/ DataFX / DataFX 8 Preview 2: The ProcessChain

DataFX 8 Preview 2: The ProcessChain

Hendrik on 2014/01/23 - 21:21 in DataFX, JavaFX

Some time ago I gave a first preview of the new APIs and functions in DataFX 8. We are currently plan to release DataFX 8 once JavaFX 8 is released. I plan to blog about the new features in DataFX in the next weeks. By doing so we hope to receive some useful feedback. In the last preview I described the controller and flow API of DataFX. Today I will show you only only small class :)

Next to new APIs we added some helpful classes to the DataFX core packages. The class that I want to show you today is one of these new classes: The ProcessChain.

The ProcessChain can be used to create a task chain. A task can be run on the “JavaFX Application Thread” or on a background thread. Some of you may know the SwingWorker class that was a important tool when working with background tasks in Swing. With the ProcessChain you can do similar stuff but thanks to Java 8, Lambdas and functional interfaces this class is more powerful that SwingWorker ever was.

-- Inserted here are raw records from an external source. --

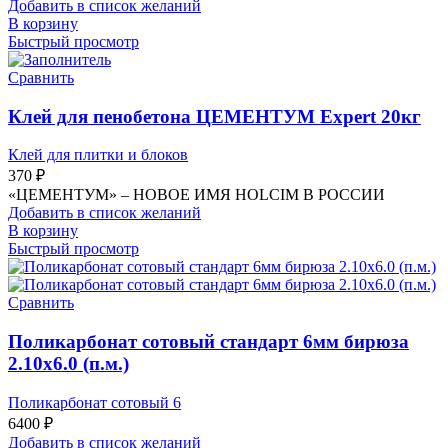
Добавить в список желаний
В корзину
Быстрый просмотр
Сравнить
Клей для пенобетона ЦЕМЕНТУМ Expert 20кг
Клей для плитки и блоков
370
₽
«ЦЕМЕНТУМ» – НОВОЕ ИМЯ HOLCIM В РОССИИ
Добавить в список желаний
В корзину
Быстрый просмотр
Сравнить
Поликарбонат сотовый стандарт 6мм бирюза
2.10х6.0 (п.м.)
Поликарбонат сотовый 6
6400
₽
Добавить в список желаний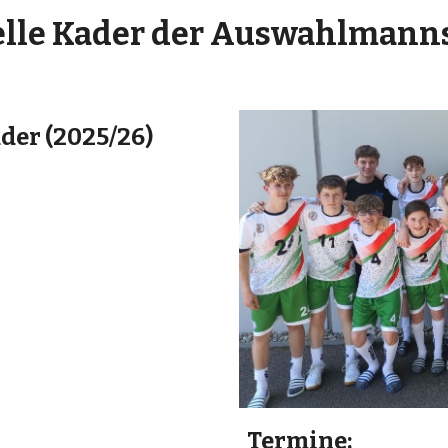
lle Kader der Auswahlmann
ader (2025/26)
Termine: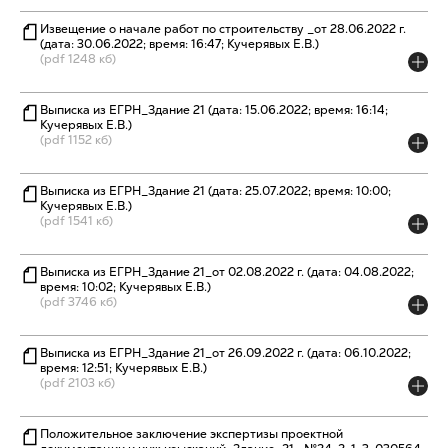
Извещение о начале работ по строительству _от 28.06.2022 г.
(дата: 30.06.2022; время: 16:47; Кучерявых Е.В.)
(pdf 1248 кб)
Выписка из ЕГРН_Здание 21 (дата: 15.06.2022; время: 16:14;
Кучерявых Е.В.)
(pdf 1152 кб)
Выписка из ЕГРН_Здание 21 (дата: 25.07.2022; время: 10:00;
Кучерявых Е.В.)
(pdf 1541 кб)
Выписка из ЕГРН_Здание 21_от 02.08.2022 г. (дата: 04.08.2022;
время: 10:02; Кучерявых Е.В.)
(pdf 3746 кб)
Выписка из ЕГРН_Здание 21_от 26.09.2022 г. (дата: 06.10.2022;
время: 12:51; Кучерявых Е.В.)
(pdf 2103 кб)
Положительное заключение экспертизы проектной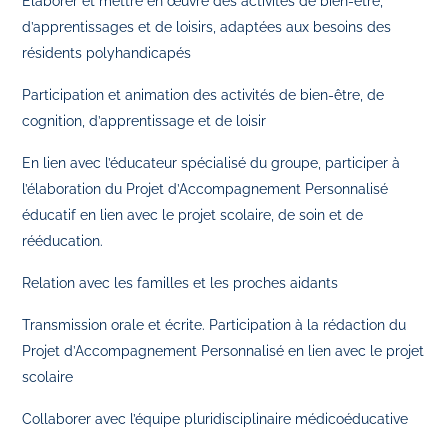
Elaborer et mettre en œuvre des activités de bien-être,
d’apprentissages et de loisirs, adaptées aux besoins des
résidents polyhandicapés
Participation et animation des activités de bien-être, de
cognition, d’apprentissage et de loisir
En lien avec l’éducateur spécialisé du groupe, participer à
l’élaboration du Projet d’Accompagnement Personnalisé
éducatif en lien avec le projet scolaire, de soin et de
rééducation.
Relation avec les familles et les proches aidants
Transmission orale et écrite. Participation à la rédaction du
Projet d’Accompagnement Personnalisé en lien avec le projet
scolaire
Collaborer avec l’équipe pluridisciplinaire médicoéducative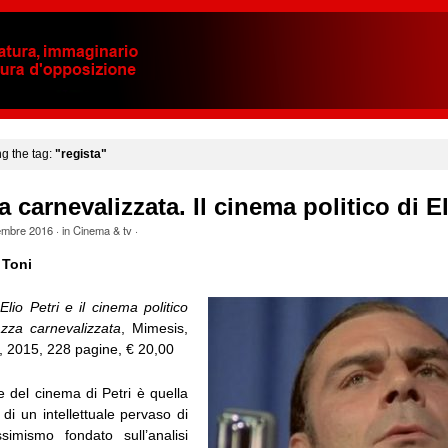
ng the tag:
"regista"
a carnevalizzata. Il cinema politico di El
embre 2016
· in
Cinema & tv
·
 Toni
,
Elio Petri e il cinema politico
azza carnevalizzata
, Mimesis,
, 2015, 228 pagine, € 20,00
e del cinema di Petri è quella
 di un intellettuale pervaso di
simismo fondato sull’analisi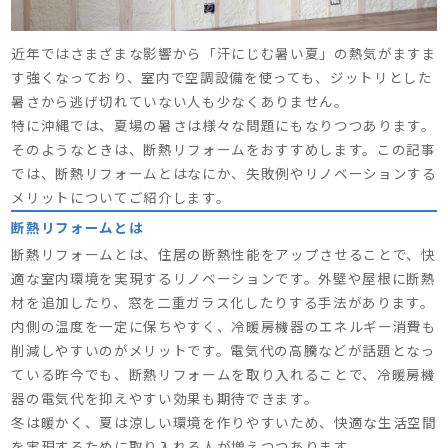
近年ではさまざまな影響から「汗にじむ暑い夏」の熱気がますま
す強くなっており、室内で空調設備を使っても、ジットリとした
暑さから逃げ切れていない人も少なくありません。
特に沖縄では、夏場の暑さは様々な問題にもなりつつあります。
そのようなときは、断熱リフォームをおすすめします。この記事
では、断熱リフォームとはなにか、失敗例やリノベーションする
メリットについてご紹介します。
断熱リフォームとは
断熱リフォームとは、住居の断熱性能をアップさせることで、快
適な室内環境を実現するリノベーションです。外壁や屋根に断熱
材を追加したり、窓を二重ガラス化したりする手法があります。
内側の温度を一定に保ちやすく、冷暖房機器のエネルギー消費も
削減しやすいのがメリットです。電気代の高騰などが話題となっ
ている昨今でも、断熱リフォームを取り入れることで、冷暖房機
器の電気代を抑えやすい効果も期待できます。
冬は暖かく、夏は涼しい環境を作りやすいため、快適な生活空間
を実現するために取り入れる人が増えつつあります。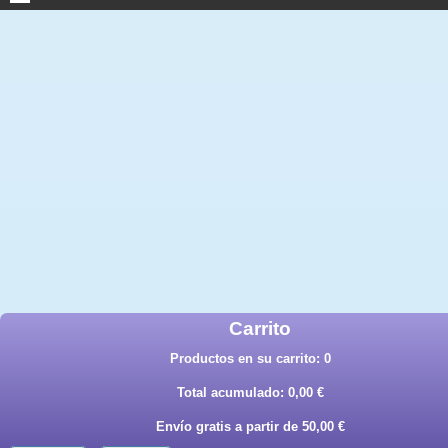
Carrito
Productos en su carrito:
0
Total acumulado:
0,00 €
Envío gratis a partir de 50,00 €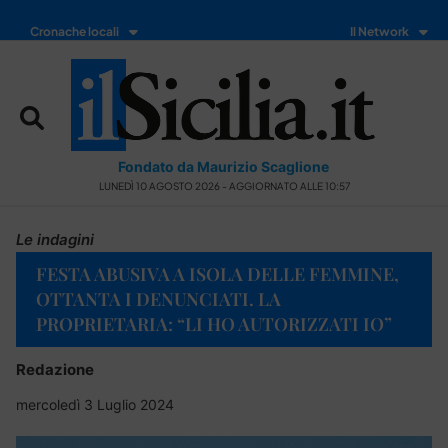
Cronache locali
Il Network
Fondato da Maurizio Scaglione
LUNEDÌ 10 AGOSTO 2026 - AGGIORNATO ALLE 10:57
Le indagini
FESTA ABUSIVA A ISOLA DELLE FEMMINE,
OTTANTA I DENUNCIATI. LA
PROPRIETARIA: “LI HO AUTORIZZATI IO”
Redazione
mercoledì 3 Luglio 2024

Let’s think about a dialog that loads some data from a server. This can be done by clicking a button. Whenever the button is pressed the following workflow should be executed:

  • Disable Button
  • Communicate with Server
  • Enable Button

The button must enabled and disabled on the “JavaFX Application Thread” but you should not communicate with the server on this thread cause it will freeze the application. Because of that the communication must be executed on a extra thread:

  • Disable Button (Application Thread)
  • Communicate with Server (Background-Thread)
  • Enable Button (Application Thread)

The ProcessChain is a fluent API that can be used to create this workflows in JavaFX. Because its a chain you can add as many task as you want. The ProcessChain can use Lambdas and pass task results to the next Task. The following default interfaces can be used here:

  • java.util.function.Function
  • java.util.function.Supplier
  • java.util.function.Consumer
  • java.lang.Runnable

Here is a simple example:

Label label = new Label("No data");
Button button = new Button("Press meβ€œ);

button.setOnAction(new EventHandler() {

    public void handle(ActionEvent event) {

        new ProcessChain().inPlatformThread(() -> button.setDisable(true))
            .inExecutor(() -> communicateWithServer())
            .inExecutor(() -> {return "Time in Millis: " + System.currentTimeMillis();})
            .inPlatformThread((Consumer) (t) -> label.setText(t.toString()))
            .inPlatformThread(() -> button.setDisable(false))
            .run();
    }
});

As you can see in the example it is very easy to create a chain with the API. By using the inExecutor(…) or inPlatformThread(…) method a developer can choose if a task should run on the “JavaFX Application Thread” or in background.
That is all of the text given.